EU AI Act Evidence for AI Agents
EU AI Act timeline: Article 50 begins applying in August 2026 under the AI Omnibus political agreement, while high-risk timing splits across 2027 and 2028.
Control points
- Article 14 human oversight maps naturally to pre-action approval gates for high-impact agent tool calls.
- Article 12 logging maps to decision records: tool, arguments, policy, outcome, reviewer, and timestamp.
- Veto evidence connects AI governance claims to concrete runtime controls rather than policy documents alone.

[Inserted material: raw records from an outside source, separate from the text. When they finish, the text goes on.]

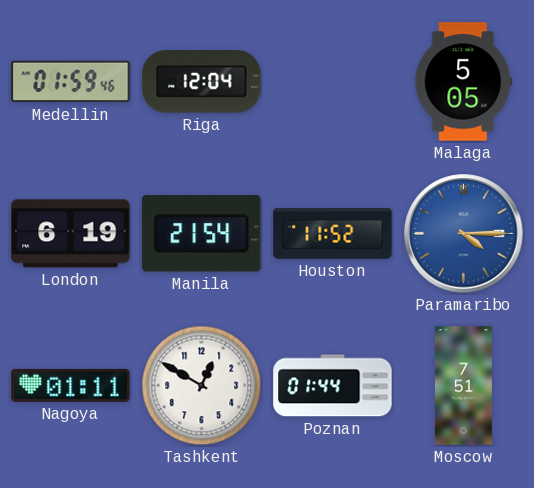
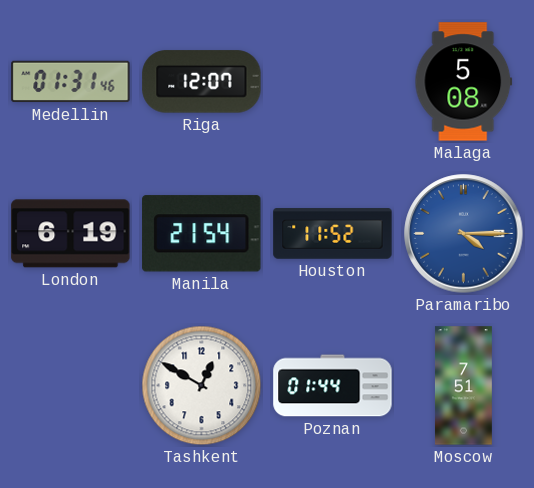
Medellin: 01:59 -> 01:31
Riga: 12:04 -> 12:07
Malaga: 5:05 -> 5:08
Nagoya: 01:11 -> none
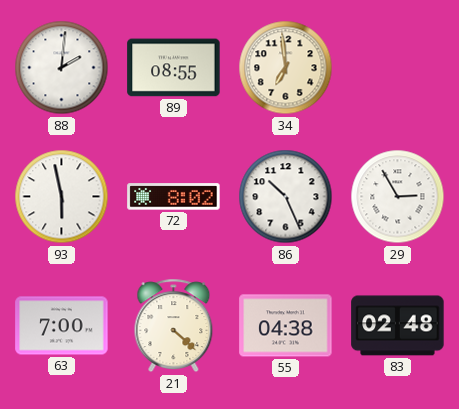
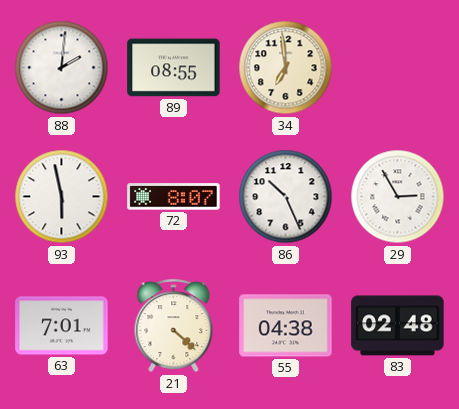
72: 8:02 -> 8:07
63: 7:00 -> 7:01
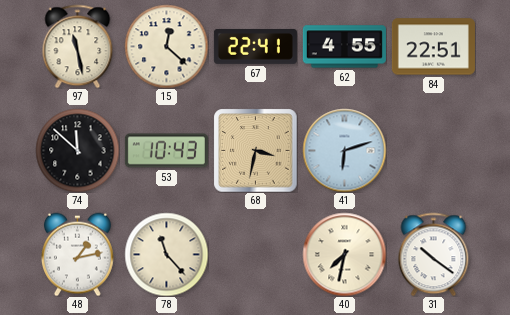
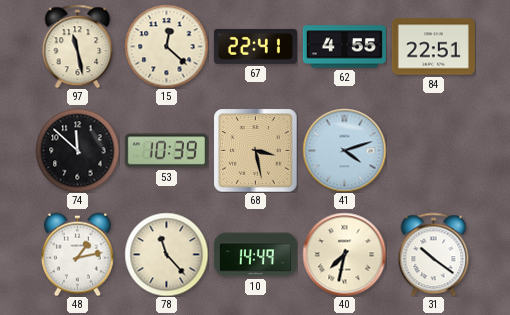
53: 10:43 -> 10:39
68: 3:32 -> 3:28
41: 6:12 -> 4:12
10: none -> 14:49
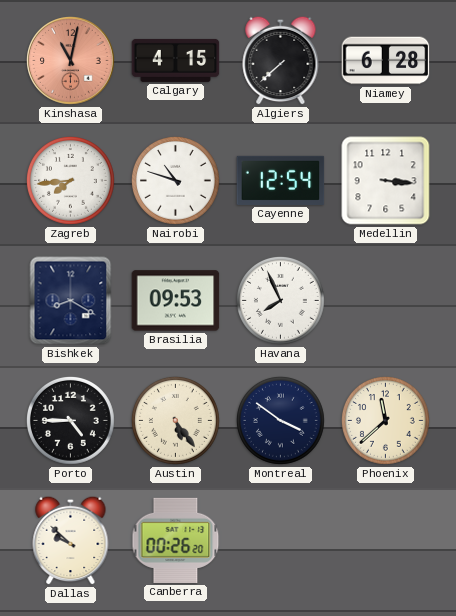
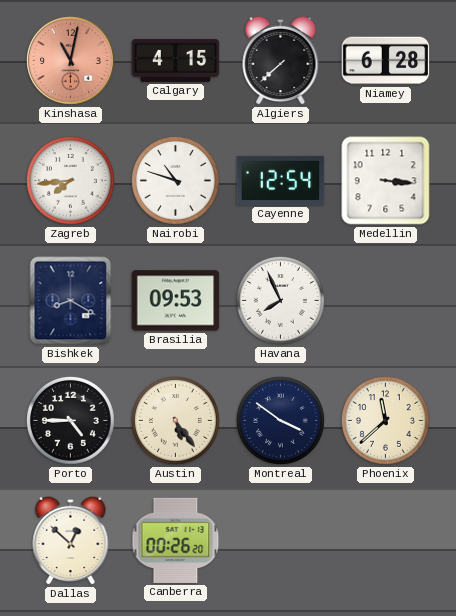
Dallas: 9:52 -> 12:52
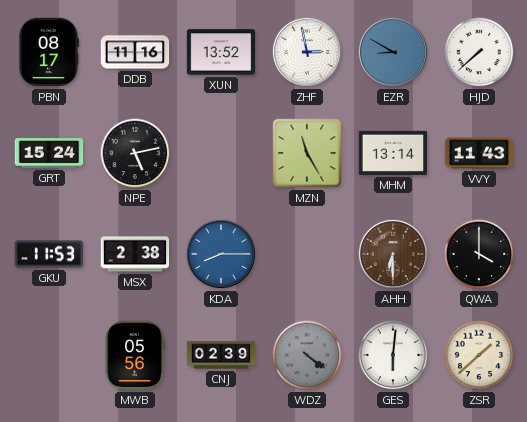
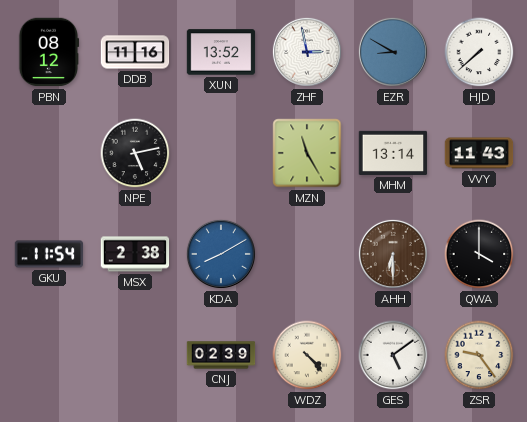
PBN: 08:17 -> 08:12
GRT: 15:24 -> none
GKU: 11:53 -> 11:54
KDA: 8:15 -> 8:10
MWB: 05:56 -> none
WDZ: 4:21 -> 4:23
WDZ dial: grey -> cream
GES: 6:01 -> 5:09
ZSR: 1:38 -> 9:24
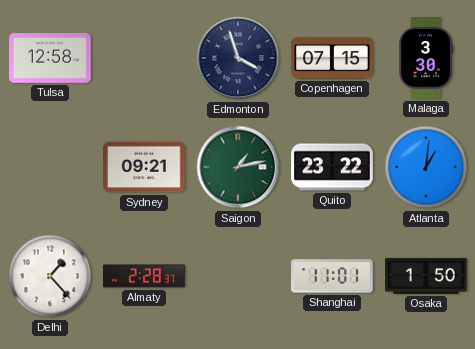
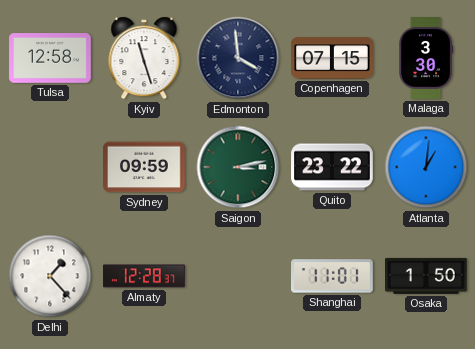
Kyiv: none -> 11:27
Edmonton: 3:57 -> 3:59
Sydney: 09:21 -> 09:59
Saigon: 1:13 -> 3:13
Almaty: 2:28 -> 12:28
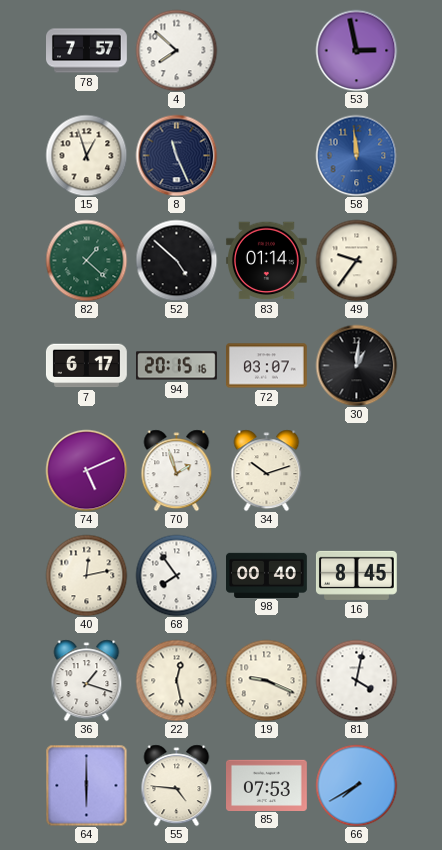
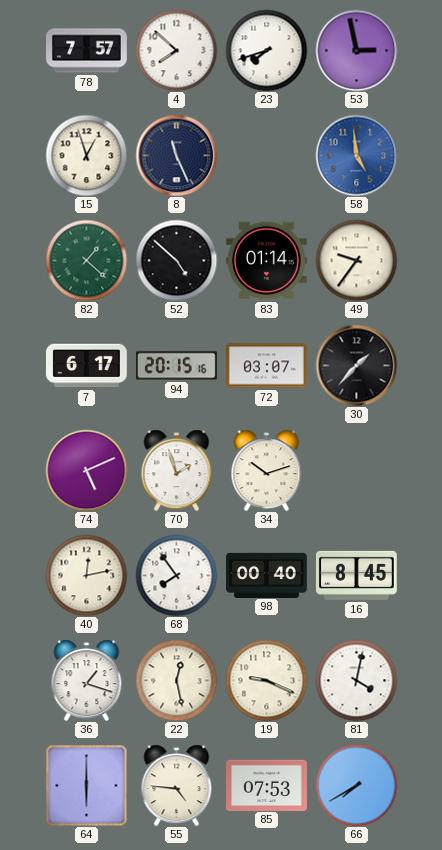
23: none -> 7:42
58: 11:59 -> 4:59
30: 1:01 -> 1:37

The EU AI Act entered into force on August 1, 2024. The prohibited practices took effect in February 2025. The general-purpose AI (GPAI) rules apply from August 2025. A May 7, 2026 Parliament-Council political agreement on the AI Omnibus would set high-risk dates at December 2, 2027 for specified high-risk areas and August 2, 2028 for product-integrated systems, pending formal adoption. Article 50 transparency still has an August 2, 2026 application date, while the AI Omnibus political agreement adds a three-month transition for certain generated-content marking obligations to December 2, 2026. The practical point: build evidence before customers, auditors, or regulators ask for it.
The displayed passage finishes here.